Move Fast and Test in Kubernetes without Breaking Things
Continuous integration and continuous delivery (CI/CD) in application development is an approach that enables developers to make code changes rapidly and reliably, accelerating development lifecycles and getting new applications to market faster. But the underlying assumption is that developers can test on data at different stages of the pipeline.
Herein lies the rub: Historically, fear and risk have prevented development teams from integrating production databases into the development process. Why are they afraid? There are three valid reasons:
- Static schemas. Databases have traditionally featured snowflake schemas, with data residing outside the application clusters. Performance and data integrity are key issues, and snowflakes often undergo manual changes, which can lead to increased risk.
- Automation gaps. For many databases, automation is lacking because it’s not built into the CI/CD pipeline early, and testing may happen with synthetic or stale data.
- Silo mentality. Even with the DevOps shift helping developers and operations to work together, it’s still common for database engineers to operate in a silo, away from developers.
Adding to these concerns is the increased risk of data corruption. Clearly, it’s not a good idea to test on production data and run the risk of corrupting data in your production environment. So, how do you increase your agility and accelerate development by bringing databases into your cloud native environment without the risk?
Some Best Practices for Getting Started
To benefit from the added agility of having your database in your cloud native environment, you need to begin with a source control system that is tightly integrated with the application code your database is serving. Your application repository should include all schema changes, upgrade tools and modifications to your source code. Additionally, your database infrastructure must be expressed as code in the same application repository.
Finally, automated testing is key. Be sure to build automation not just into the CI/CD pipeline, but as early as possible.
Why Use Kubernetes?
While these best practices apply across various development environments, Kubernetes offers a number of critical advantages that can increase your team’s agility and performance:
- Good DevOps hygiene. Eventually, developers will move away from using snowflakes in infrastructure, and the fact that expressing configurations and infrastructure as code will make automation and testing simple and reliable.
- Testing at scale. In a large-scale testing environment, developers can work on individual copies of databases, which reduces costs and boosts performance.
- Universal control plane. Over the long term, it doesn’t make sense to have one control plane for your database services and a separate one for the stateless components of your application. Combining these within Kubernetes provides greater efficiency.
Bringing your database into your cloud native development environment makes it easier to deliver better value to the end customer, and do so faster, with automated testing at every stage of the development lifecycle. More importantly, it will lead to a higher degree of confidence and better engineering agility. A faster iteration process will enable better and faster deployments and the ability to catch potential issues before they affect your production environment.
The Keys to Successful Database Integration
To get to an ideal state of database integration, you must integrate against different layers in the stack, including your storage, database and applications.
First, you may need to combine storage volumes using volume-level storage APIs for efficiency. This will enable your developers to grab a snapshot and move it to their desktops for testing. Next, database integration is important for consistent data capture and data stores. You might want to create hooks into your NoSQL system or relational database, or create your database before you take a volume-level snapshot.
At the application level, you might be using multiple best-of-breed data services within a single application, such as Mongo or Redis. Such polyglot persistence in microservice-based applications requires app-level coordination, as does data masking, to protect sensitive data.
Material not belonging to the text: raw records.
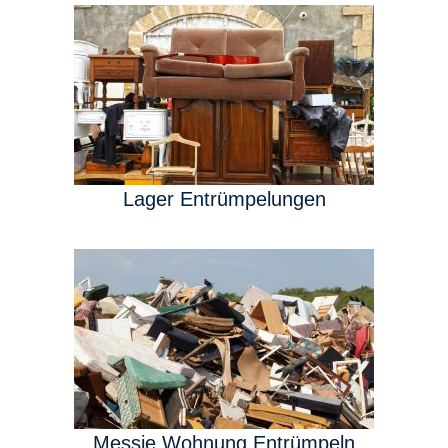
Lager Entrümpelungen
Messie Wohnung Entrümpeln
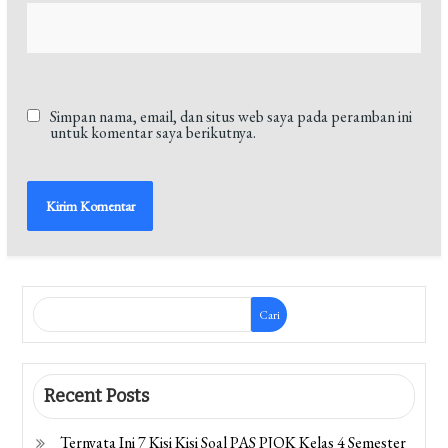
Simpan nama, email, dan situs web saya pada peramban ini
untuk komentar saya berikutnya.
Cari
Recent Posts
Ternyata Ini 7 Kisi Kisi Soal PAS PJOK Kelas 4 Semester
Essentially, these challenges relate to data mobility. To extract data from various sources in a consistent manner, you need the application context, particularly when you’re doing advanced operations such as data masking and encryption, prior to moving it into the test/dev environment.
Tackling Data Mobility Challenges with Kanister
When using data mobility to improve your CI/CD pipeline, it’s important to consider the data at different layers in your application stack. In many instances, you must perform operations on multiple layers of your application at once, as well as interact with Kubernetes itself. Kasten by Veeam developed Kanister to address these data mobility challenges and enable organizations to test safely with real data.
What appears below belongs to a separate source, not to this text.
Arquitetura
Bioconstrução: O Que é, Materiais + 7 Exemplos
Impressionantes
Kanister, an open source project, provides a Kubernetes-native framework for application-level data management that supports complex data management workflows. Domain experts can capture application-specific data management tasks in blueprints, which can be easily shared and extended, eliminating many of the tedious details around execution on Kubernetes.
Kanister is easy to integrate with your CI/CD pipeline, because it uses Kubernetes API extensions called custom resources. You can easily extend Kanister to work with custom applications as well as several common cloud native databases, simplifying and streamlining testing operations while reducing risk.
Kanister is available as an open source project at github.com/kanisterio/kanister.